Physics at the High-Energy Frontier : Phenomenological Studies of Charged Higgs Bosons and Cosmic Neutrino Detection

Abstract: The Standard Model of particle physics successfully describes present collider data. Nevertheless, theoretical and cosmological results call for its extension. A softly broken supersymmetric completion around the TeV scale solves several of the outstanding issues. Supersymmetry requires two Higgs doublets, leading to five physical Higgs states. These include a pair of charged Higgs bosons H±, which are a generic feature of theories with multiple Higgs doublets.

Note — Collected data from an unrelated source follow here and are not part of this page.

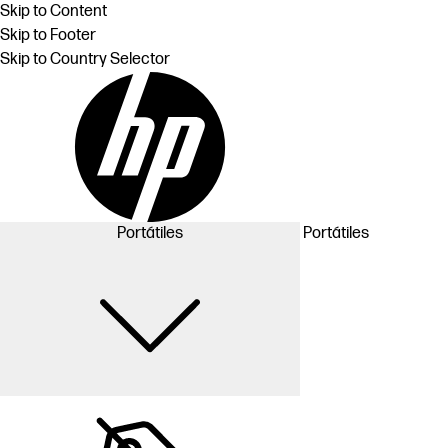
Skip to Content
Skip to Footer
Skip to Country Selector
Portátiles
Portátiles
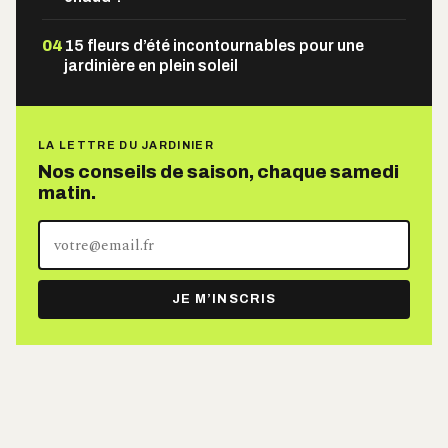
04
15 fleurs d’été incontournables pour une
jardinière en plein soleil
LA LETTRE DU JARDINIER
Nos conseils de saison, chaque samedi
matin.
Votre
adresse
e-
JE M’INSCRIS
mail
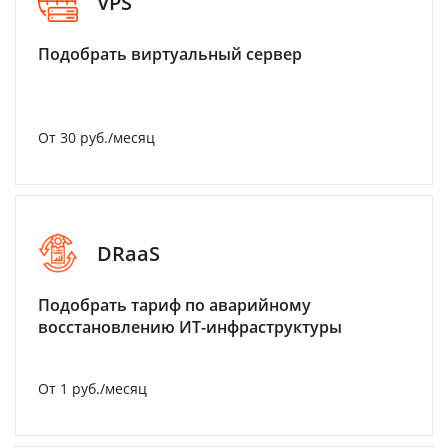
VPS
Подобрать виртуальный сервер
От 30 руб./месяц
DRaaS
Подобрать тариф по аварийному
восстановлению ИТ-инфраструктуры
От 1 руб./месяц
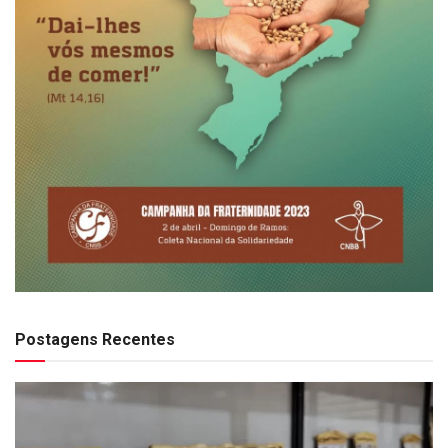
Postagens Recentes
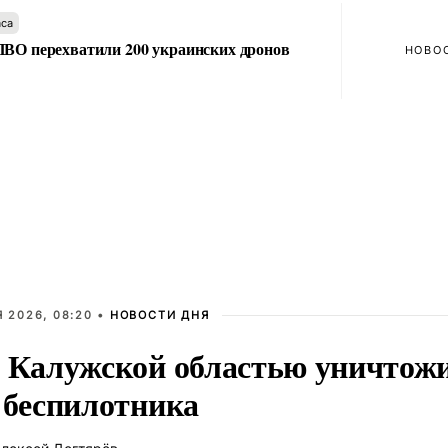
аса
ПВО перехватили 200 украинских дронов
НОВО
 2026, 08:20 •
НОВОСТИ ДНЯ
 Калужской областью уничтож
 беспилотника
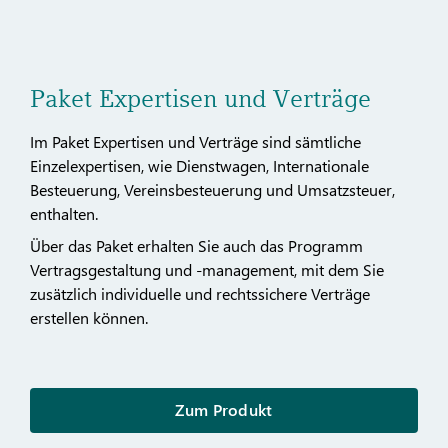
Paket Expertisen und Verträge
Im Paket Expertisen und Verträge sind sämtliche
Einzelexpertisen, wie Dienstwagen, Internationale
Besteuerung, Vereinsbesteuerung und Umsatzsteuer,
enthalten.
Über das Paket erhalten Sie auch das Programm
Vertragsgestaltung und -management, mit dem Sie
zusätzlich individuelle und rechtssichere Verträge
erstellen können.
Zum Produkt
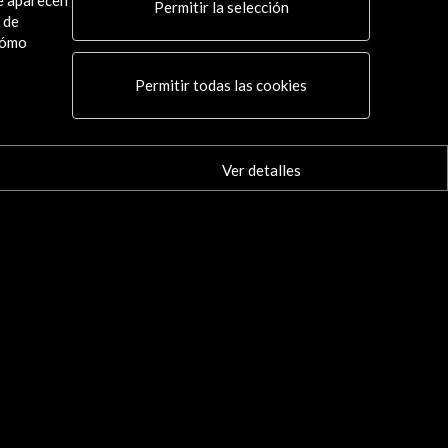
ue aparecen
Permitir la selección
 de
cómo
Permitir todas las cookies
Ver detalles
Conecta
X
(Twitter)
Instagram
LinkedIn
Facebook
Youtube
Spotify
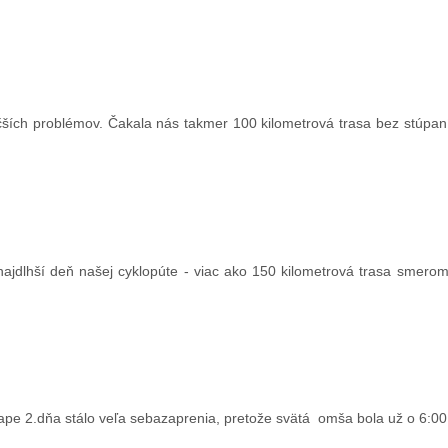
ších problémov. Čakala nás takmer 100 kilometrová trasa bez stúpan
najdlhší deň našej cyklopúte - viac ako 150 kilometrová trasa smerom
ape 2.dňa stálo veľa sebazaprenia, pretože svätá omša bola už o 6:00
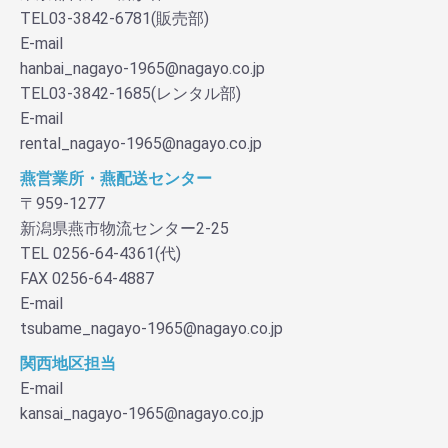
TEL03-3842-6781(販売部)
E-mail
hanbai_nagayo-1965@nagayo.co.jp
TEL03-3842-1685(レンタル部)
E-mail
rental_nagayo-1965@nagayo.co.jp
燕営業所・燕配送センター
〒959-1277
新潟県燕市物流センター2-25
TEL 0256-64-4361(代)
FAX 0256-64-4887
E-mail
tsubame_nagayo-1965@nagayo.co.jp
関西地区担当
E-mail
kansai_nagayo-1965@nagayo.co.jp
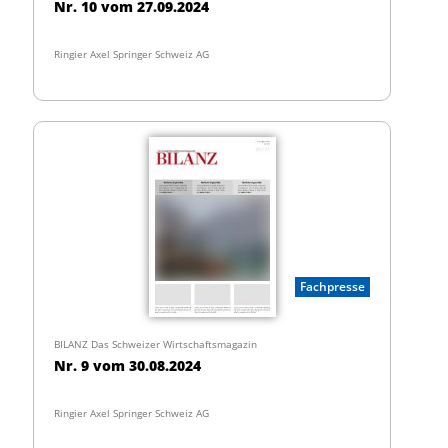
Nr. 10 vom 27.09.2024
Ringier Axel Springer Schweiz AG
Fachpresse
BILANZ Das Schweizer Wirtschaftsmagazin
Nr. 9 vom 30.08.2024
Ringier Axel Springer Schweiz AG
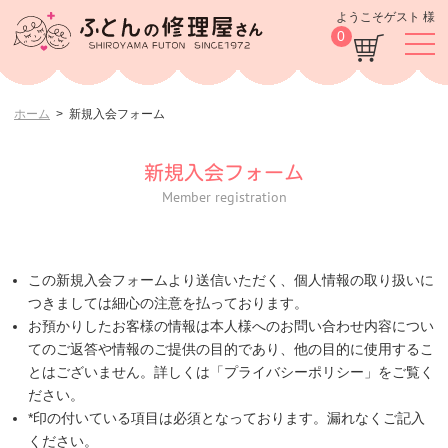
ようこそゲスト 様
0
ホーム
新規入会フォーム
新規入会フォーム
Member registration
この新規入会フォームより送信いただく、個人情報の取り扱いに
つきましては細心の注意を払っております。
お預かりしたお客様の情報は本人様へのお問い合わせ内容につい
てのご返答や情報のご提供の目的であり、他の目的に使用するこ
とはございません。詳しくは「プライバシーポリシー」をご覧く
ださい。
*印の付いている項目は必須となっております。漏れなくご記入
ください。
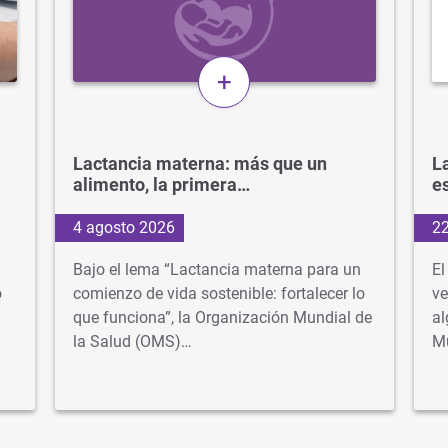
+
Lactancia materna: más que un
La
alimento, la primera…
e
4 agosto 2026
22
Bajo el lema “Lactancia materna para un
El
o
comienzo de vida sostenible: fortalecer lo
ve
que funciona”, la Organización Mundial de
al
la Salud (OMS)…
M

Using results from high-energy colliders and flavour physics, constraints are derived on the charged Higgs boson mass and couplings; both for constrained scenarios in the minimal supersymmetric standard model (MSSM) with grand unification, and for general two-Higgs-doublet models. The MSSM results are compared to the projected reach for charged Higgs searches at the Large Hadron Collider (LHC). At the LHC, a light charged Higgs is accessible through top quark decay. Beyond a discovery, it is demonstrated how angular distributions sensitive to top quark spin correlations can be used to determine the structure of the H±tb coupling. The public code 2HDMC, which performs calculations in a general, CP-conserving, two-Higgs-doublet model, is introduced. In parallel to the developments at colliders, the most energetic particles ever recorded are the ultra-high-energy (UHE) cosmic rays. To gain more insight into their origin, new experiments are searching for UHE neutrinos. These searches require detectors of vast volume, which can be achieved by searching for coherent radio pulses arising from the Askaryan effect. The prospects of using a satellite orbiting the Moon to search for neutrino interactions are investigated, and a similar study for an Earth-based radio telescope is presented. In both cases, the method is found competitive for detection of the very highest energy neutrinos considered.